Beispiele aus dem Arbeitsalltag von Rechtspfleger*innen

Rechtspfleger*innen werden in der Justiz vielseitig und in verschiedenen Bereichen eingesetzt. So unterschiedlich die einzelnen Aufgaben sind: Es geht immer auch darum, das Recht im alltäglichen Leben durchzusetzen und so für Gerechtigkeit zu sorgen.

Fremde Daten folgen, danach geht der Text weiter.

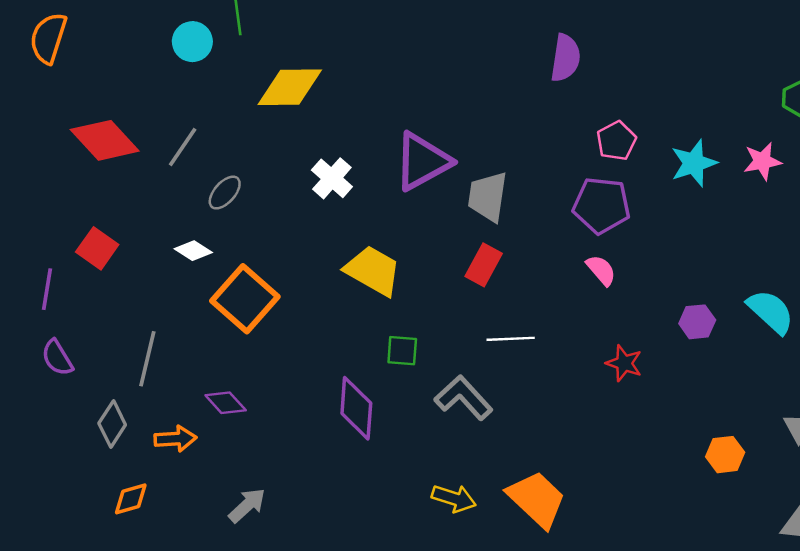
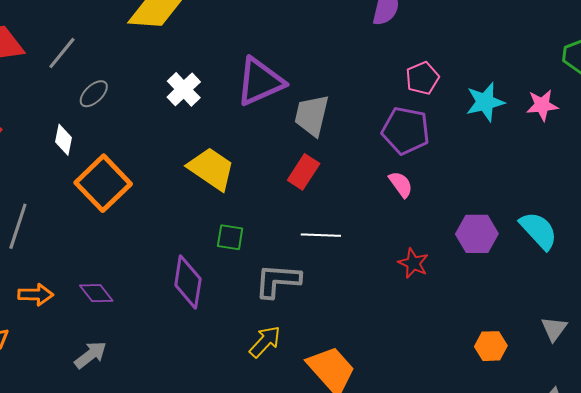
white diamond: (193, 251) -> (64, 140), turned 64
purple hexagon: (697, 322) -> (477, 234), size x1.4
gray L-shape: (463, 398) -> (278, 281), turned -48
purple diamond: (226, 403) -> (96, 293), moved
yellow arrow: (454, 498) -> (265, 342), moved, turned -69

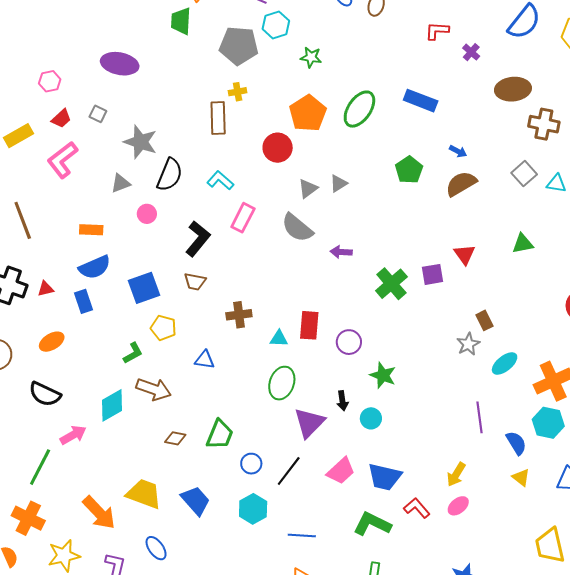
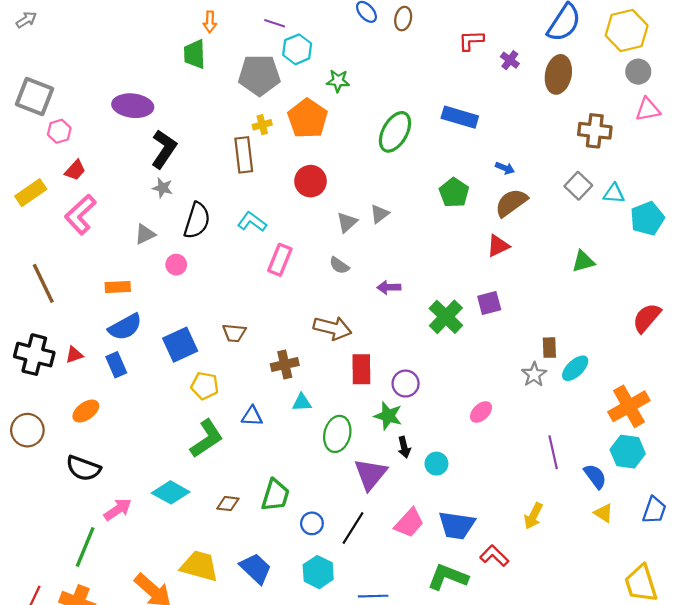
brown ellipse: (513, 89) -> (558, 74), moved, turned -68
orange pentagon: (308, 113) -> (308, 118), moved
gray square: (98, 114) -> (35, 97), moved, size x2.0
gray star: (140, 142) -> (163, 188), size x0.6
gray semicircle: (297, 228) -> (339, 265), size x0.6
black L-shape: (198, 239) -> (164, 149), moved
red triangle: (464, 254) -> (498, 246), moved, turned 45
brown rectangle: (484, 320) -> (549, 348), turned 30
cyan triangle: (279, 339) -> (302, 402), moved
green L-shape: (133, 353) -> (207, 439), moved, size x1.6
cyan ellipse: (505, 364) -> (575, 368), moved
green star: (383, 375) -> (388, 416), moved
brown arrow: (154, 389) -> (332, 328), moved
cyan diamond: (112, 405) -> (171, 492), moved, turned 64
pink ellipse: (458, 506) -> (481, 412), moved

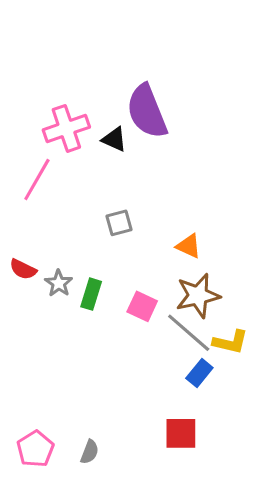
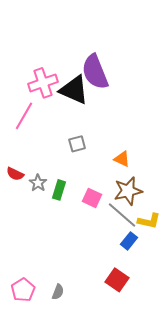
black triangle: (114, 139) -> (74, 90), size x1.8
red square: (181, 433) -> (117, 280), turned 35

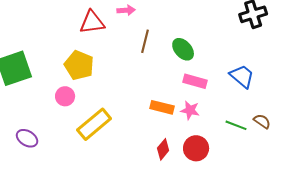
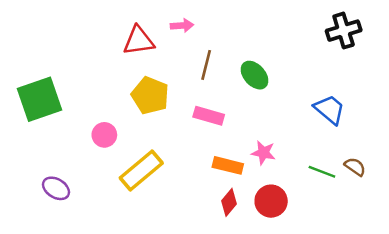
yellow pentagon: (79, 65) -> (150, 95), moved
pink rectangle: (195, 81) -> (209, 116), moved
orange rectangle: (162, 107) -> (228, 165), moved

Beispiele aus der Zivilgerichtsbarkeit

Ein Maler möchte von der Auftraggeberin, für die er die Wohnung gestrichen hat, seine Bezahlung haben. Das soll möglichst schnell gehen, denn der Maler muss selbst Rechnungen bezahlen. Entweder hat ein*e Richter*in ein Urteil gefällt (es existiert ein richterliches Urteil) oder es wurde ein Vergleich geschlossen, oder ein Mahnbescheid erlassen, der in der Regel maschinell, in schwierigen Fällen von der*dem Rechtspfleger*in ausgestellt wird. Wenn die Schuldnerin nicht rechtzeitig reagiert, erlässt die*der Rechtspfleger*in einen Vollstreckungsbescheid. Dann kann der Maler eine*n Gerichtsvollzieher*in zur Schuldnerin schicken oder bei der*dem Rechtspfleger*in am Vollstreckungsgericht beispielsweise die Pfändung des Gehalts der Schuldnerin beantragen. Eventuell muss auch die Bank der Schuldnerin angewiesen werden, erst die Forderungen des Gläubigers zu bedienen, bevor die Schuldnerin Geld von ihrem Konto erhält. Für die Schuldnerin bleibt ihr Konto gesperrt – bis auf einen gewissen Betrag, den sie zum Leben braucht. Wie hoch dieser Betrag ausfällt, berechnet die*der Rechtspfleger*in.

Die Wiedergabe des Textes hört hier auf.